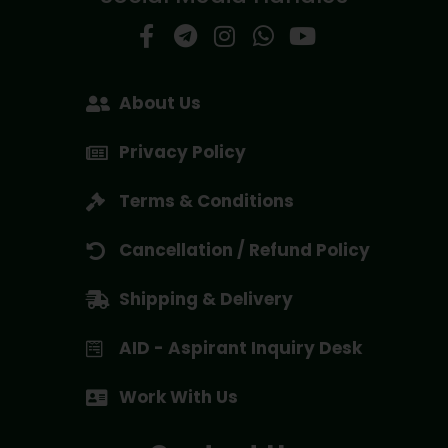
About Us
Privacy Policy
Terms & Conditions
Cancellation / Refund Policy
Shipping & Delivery
AID - Aspirant Inquiry Desk
Work With Us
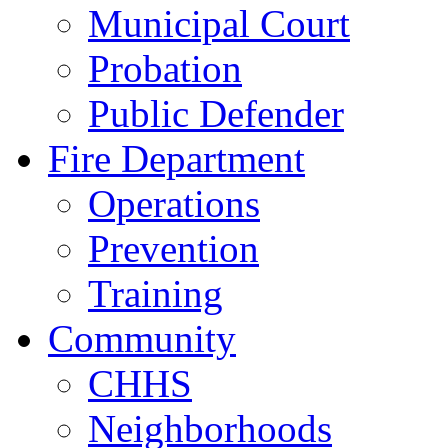
Municipal Court
Probation
Public Defender
Fire Department
Operations
Prevention
Training
Community
CHHS
Neighborhoods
☆ ☆ ☆
# WHAT IS REQUIRED
Return all lines in the entries above that carry the word "Policy".

# REPLY TO THE EXERCISE
Privacy Policy
Cancellation / Refund Policy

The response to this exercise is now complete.